His comments made him a hero among his conservative fan base and a boogeyman to Democrats, who often pointed to West as an example of everything they hated about the tea party.
"With Allen West, love him or hate him, there's not a lot of bullshit, there's not a lot of finger up in the wind. He's a guy who says what he believes, whether that's good or bad, whether that's electorally winning or not, he is going to be straight up," said Florida Republican strategist Rick Wilson. "He has a very devoted following."
Wilson sees the draw that West could have with a younger generation of Republicans.
"I've met a ton of Young Republican–type kids who absolutely would crawl over broken glass for this guy," he said. "There's not quite as large a demo as the Ron Paul kids used to be, but this is a guy that is unbelievably authentic. That's not always the politically smartest thing to do, but authenticity is a very big calling card in this world."
West's return to D.C. includes a contract with Fox News and book coming out soon.
There are few surprises in his work for PJ Media so far. In one recent video titled "Allen West on the Liberals' Benghazi Stupidity" he called The New York Times "a flagship leftist propaganda newspaper" for running an editorial that referred to the terrorist attack in Benghazi as a "Republican obsession." In another, he and Texas Rep. Louie Gohmert, who voted for West for speaker of the House, sit down for an interview. They talk about welfare fraud, and how there needs to be a special prosecutor to investigate the Obama administration over the IRS scandal, Benghazi, and the Justice Department seizing the phone records of reporters and editors. The two are clearly pals and happy to see one another: West tells the audience Gohmert makes the best ribs he's ever had. Gohmert tells West he would have done an "awesome job" as Speaker of the House.
Though the platform and venue has changed, West has not. He still doesn't drink coffee or alcohol (he calls ginger ale his "fun drink"), and though he's more dressed down these days in cowboy boots and jeans, his blazer is adorned with military pins and an American flag.
When they were working to get their show off the ground, Fields and West spent every day, all day, together for weeks in Manhattan Beach. He refused to rent a car, opting to walk wherever he needed to go. He was unfailingly punctual, a habit he developed in the military.
"I mentioned that I wanted to get a car so I could go to the mall or whatever," Fields recalled. "His response was, 'Well, I have two feet.' It was very Allen; he never needs anything," Fields said.
West says he'll be critical of Republicans when he has to be.
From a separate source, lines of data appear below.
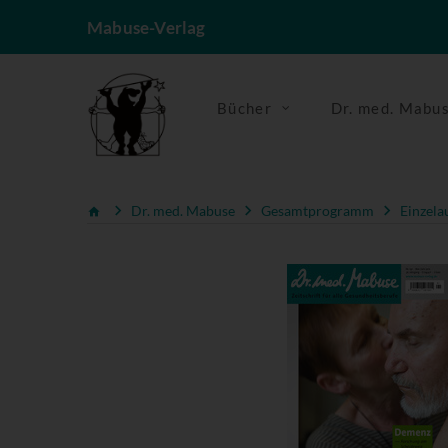
Mabuse-Verlag
Bücher
Dr. med. Mabu
Dr. med. Mabuse
Gesamtprogramm
Einzela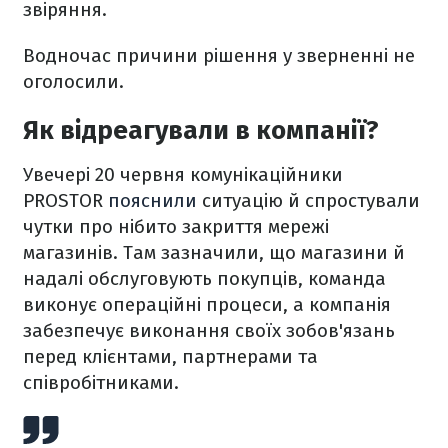
звіряння.
Водночас причини рішення у зверненні не
оголосили.
Як відреагували в компанії?
Увечері 20 червня комунікаційники
PROSTOR
пояснили
ситуацію й спростували
чутки про нібито закриття мережі
магазинів. Там зазначили, що магазини й
надалі обслуговують покупців, команда
виконує операційні процеси, а компанія
забезпечує виконання своїх зобов'язань
перед клієнтами, партнерами та
співробітниками.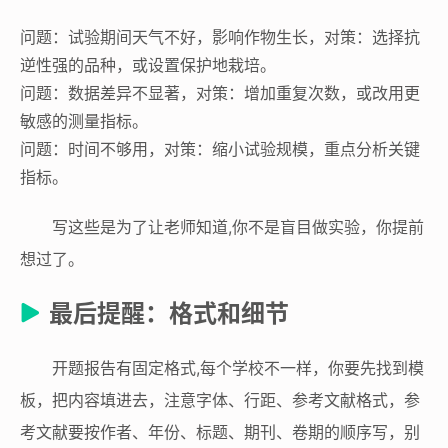
问题：试验期间天气不好，影响作物生长，对策：选择抗
逆性强的品种，或设置保护地栽培。
问题：数据差异不显著，对策：增加重复次数，或改用更
敏感的测量指标。
问题：时间不够用，对策：缩小试验规模，重点分析关键
指标。
写这些是为了让老师知道,你不是盲目做实验，你提前
想过了。
最后提醒：格式和细节
开题报告有固定格式,每个学校不一样，你要先找到模
板，把内容填进去，注意字体、行距、参考文献格式，参
考文献要按作者、年份、标题、期刊、卷期的顺序写，别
He's frustrated by the party's lack of engagement with the black community, and argues that conservatives can win African-American voters by spending more time making economic arguments in black neighborhoods.
"We need to show up. It's not about a bigger tent or whatever, just show up," he said.
He's not comfortable calling himself a reporter, or a pundit, or even a politician, although he's left the possibility of running for office again in the future very much open. He's is a regular on the GOP speaking circuit, giving speeches at both the Georgia and Virginia Republican conventions. West says he's also "doing some things to try and help" the House Republicans' campaign arm.
"I don't like labels. I'm a former soldier and I'm a former member of Congress. People believe that I'm a trusted agent," he said. "There are a lot of things we've been uncovering to people that the regular news cycle doesn't cover. I think it's important for people to really understand, what is the legislative process, what is really happening up here in Washington."
As far as his own political future goes, West says he's not concerned with it, although he told conservative radio talk show host Tammy Bruce that he'd "look into getting back into the political framework in 2016."
"I don't sit around trying to plan out what's going to happen day to day or year to year," he said. "You know, right now I have a platform and ability to commentate and analyze what's happening in the political scene. I'm very fortunate."